[Stored records]
::::

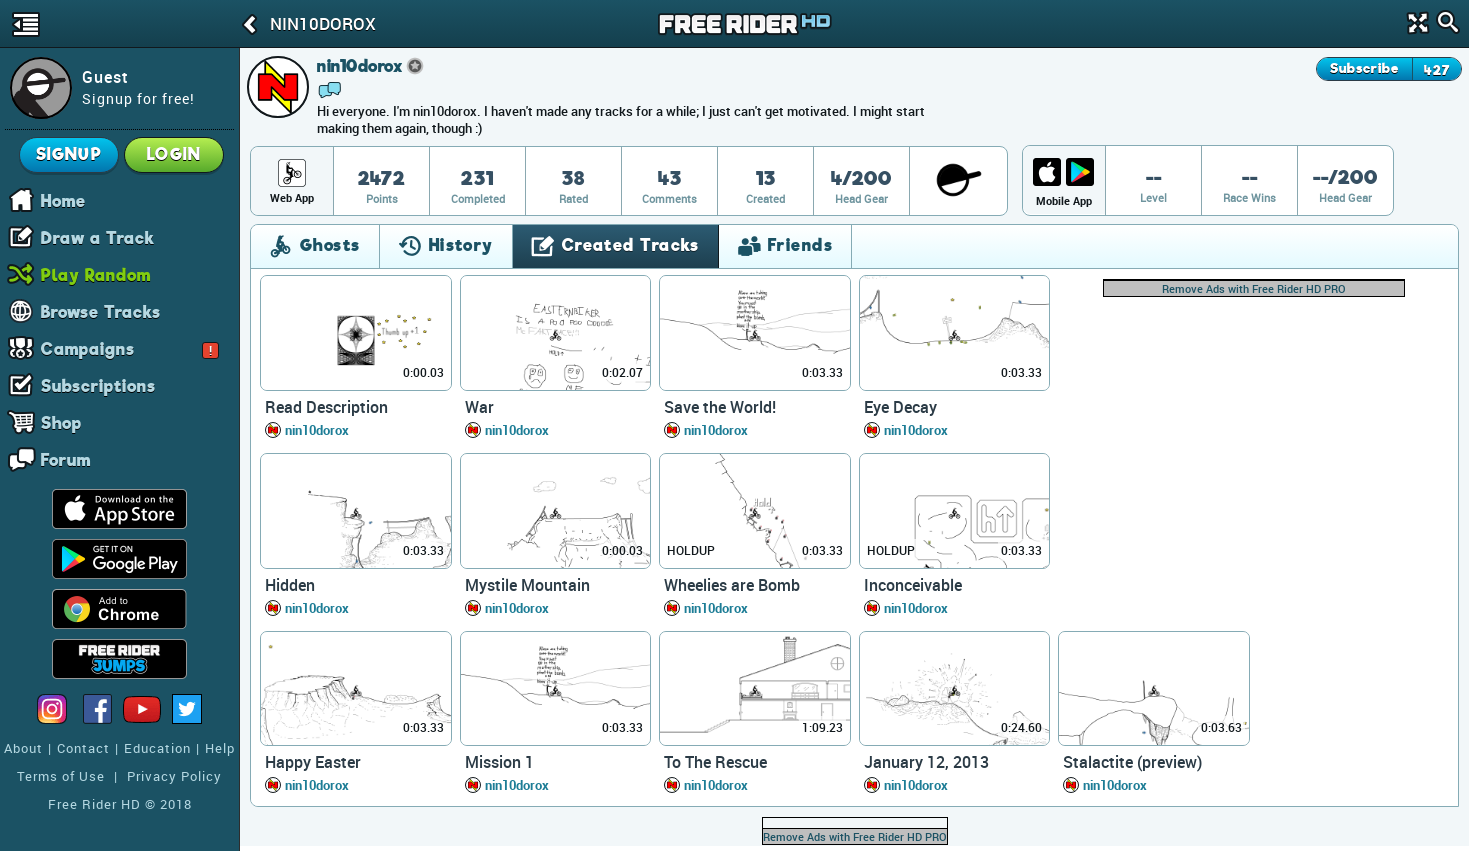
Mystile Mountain (527, 585)
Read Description (326, 407)
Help (220, 748)
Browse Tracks (101, 311)
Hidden (290, 585)
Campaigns (130, 348)
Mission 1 (499, 762)
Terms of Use (61, 776)
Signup (69, 154)
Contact (83, 748)
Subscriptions (98, 385)
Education (157, 748)
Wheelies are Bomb (732, 585)
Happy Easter (313, 762)
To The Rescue (715, 762)
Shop (61, 422)
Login (174, 154)
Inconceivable (913, 585)
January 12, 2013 (926, 762)
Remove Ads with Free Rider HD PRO (1254, 288)
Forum (66, 459)
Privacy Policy (174, 776)
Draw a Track (98, 237)
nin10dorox (317, 430)
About (23, 748)
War (479, 407)
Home (63, 200)
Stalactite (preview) (1132, 762)
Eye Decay (900, 407)
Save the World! (720, 407)
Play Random (96, 274)
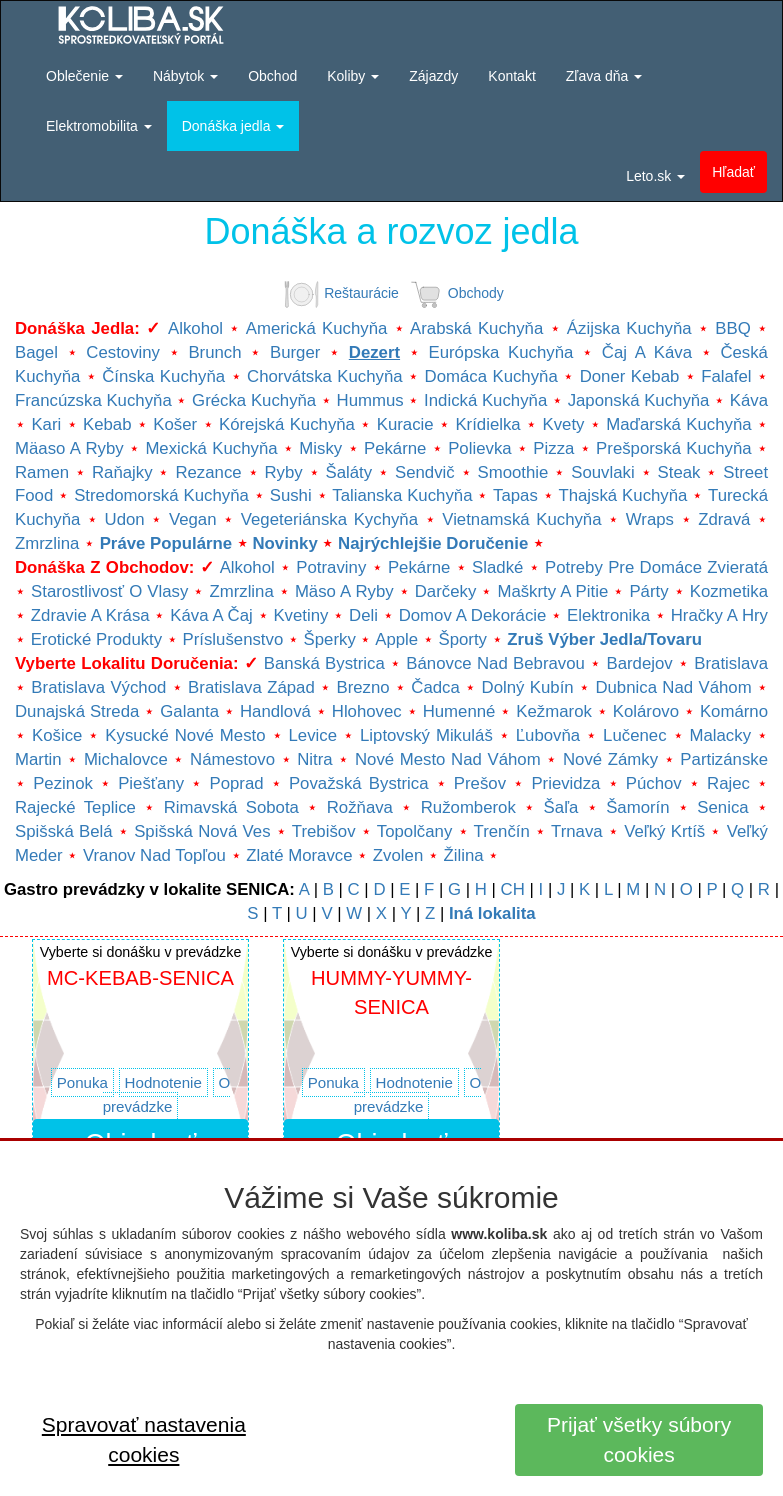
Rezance (208, 472)
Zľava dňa (604, 76)
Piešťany (151, 783)
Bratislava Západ (251, 687)
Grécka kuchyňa (254, 400)
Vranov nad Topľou (154, 855)
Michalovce (126, 759)
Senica (722, 807)
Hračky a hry (719, 615)
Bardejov (639, 663)
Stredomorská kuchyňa (161, 495)
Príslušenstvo (233, 639)
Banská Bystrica (324, 663)
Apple (396, 639)
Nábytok (185, 76)
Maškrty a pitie (552, 591)
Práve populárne (166, 543)
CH (513, 889)
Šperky (330, 639)
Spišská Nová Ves (202, 831)
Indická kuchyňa (485, 400)
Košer (175, 424)
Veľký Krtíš (664, 831)
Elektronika (608, 615)
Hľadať (733, 172)
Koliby (353, 76)
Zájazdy (433, 76)
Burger (295, 352)
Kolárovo (646, 711)
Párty (648, 591)
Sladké (497, 567)
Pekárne (395, 448)
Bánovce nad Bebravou (495, 663)
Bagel (36, 352)
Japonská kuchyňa (639, 400)
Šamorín (637, 807)
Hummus (370, 400)
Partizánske (724, 759)
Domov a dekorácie (473, 615)
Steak (679, 472)
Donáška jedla (233, 126)
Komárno (734, 711)
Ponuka (82, 1082)
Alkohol (195, 328)
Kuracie (405, 424)
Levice (313, 735)
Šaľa (561, 807)
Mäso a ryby (344, 591)
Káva (749, 400)
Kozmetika (729, 591)
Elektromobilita (99, 126)
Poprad (236, 783)
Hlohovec (367, 711)
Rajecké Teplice (75, 807)
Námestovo (232, 759)
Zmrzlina (47, 543)
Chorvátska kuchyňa (325, 376)
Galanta (189, 711)
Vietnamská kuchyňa (521, 519)
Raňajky (122, 472)
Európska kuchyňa (500, 352)
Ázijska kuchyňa (629, 328)
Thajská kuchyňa (622, 495)
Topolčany (415, 831)
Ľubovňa (548, 735)
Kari (46, 424)
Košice (57, 735)
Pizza (553, 448)
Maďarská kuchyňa (678, 424)
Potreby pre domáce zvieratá (656, 567)
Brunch (214, 352)
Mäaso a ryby (69, 448)
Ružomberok (468, 807)
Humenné (459, 711)
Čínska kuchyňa (163, 376)
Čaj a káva (647, 352)
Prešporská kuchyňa (674, 448)
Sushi (291, 495)
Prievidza (565, 783)
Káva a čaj (211, 615)
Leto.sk (655, 176)
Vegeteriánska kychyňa (329, 519)
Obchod (272, 76)
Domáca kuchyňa (491, 376)
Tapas (515, 495)
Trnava (577, 831)
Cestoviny (123, 352)
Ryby (283, 472)
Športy (462, 639)
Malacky (721, 735)
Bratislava (731, 663)
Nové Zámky (610, 759)
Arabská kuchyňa (476, 328)
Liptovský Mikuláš (426, 735)
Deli (363, 615)
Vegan (193, 519)
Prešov (480, 783)
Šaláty (349, 472)
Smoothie (513, 472)
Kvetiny (300, 615)
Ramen (42, 472)
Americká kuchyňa (317, 328)
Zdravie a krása (90, 615)
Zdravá (724, 519)
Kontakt (511, 76)
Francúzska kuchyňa (93, 400)
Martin (38, 759)
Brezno (362, 687)
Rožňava (360, 807)
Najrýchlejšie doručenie (433, 543)
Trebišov (324, 831)
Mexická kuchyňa (211, 448)
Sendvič (425, 472)
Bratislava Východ (98, 687)
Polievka (479, 448)
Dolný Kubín (528, 687)
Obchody (453, 293)
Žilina (464, 855)
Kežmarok (554, 711)
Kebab (107, 424)
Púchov (654, 783)
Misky (320, 448)
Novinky (284, 543)
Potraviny (331, 567)
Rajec (728, 783)
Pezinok (63, 783)
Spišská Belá (64, 831)
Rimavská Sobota (231, 807)
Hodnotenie (163, 1082)
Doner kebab (630, 376)
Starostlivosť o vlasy (109, 591)
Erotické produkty (97, 639)
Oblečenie (84, 76)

::::

▶ [EXERCISE PROMPT]:
Copy nothing but the lines from the top of the data down to the line containing "Inconceivable (913, 585)", and leave the pictures out.

▶ [RESPONSE TO THIS EXERCISE]:
Mystile Mountain (527, 585)
Read Description (326, 407)
Help (220, 748)
Browse Tracks (101, 311)
Hidden (290, 585)
Campaigns (130, 348)
Mission 1 (499, 762)
Terms of Use (61, 776)
Signup (69, 154)
Contact (83, 748)
Subscriptions (98, 385)
Education (157, 748)
Wheelies are Bomb (732, 585)
Happy Easter (313, 762)
To The Rescue (715, 762)
Shop (61, 422)
Login (174, 154)
Inconceivable (913, 585)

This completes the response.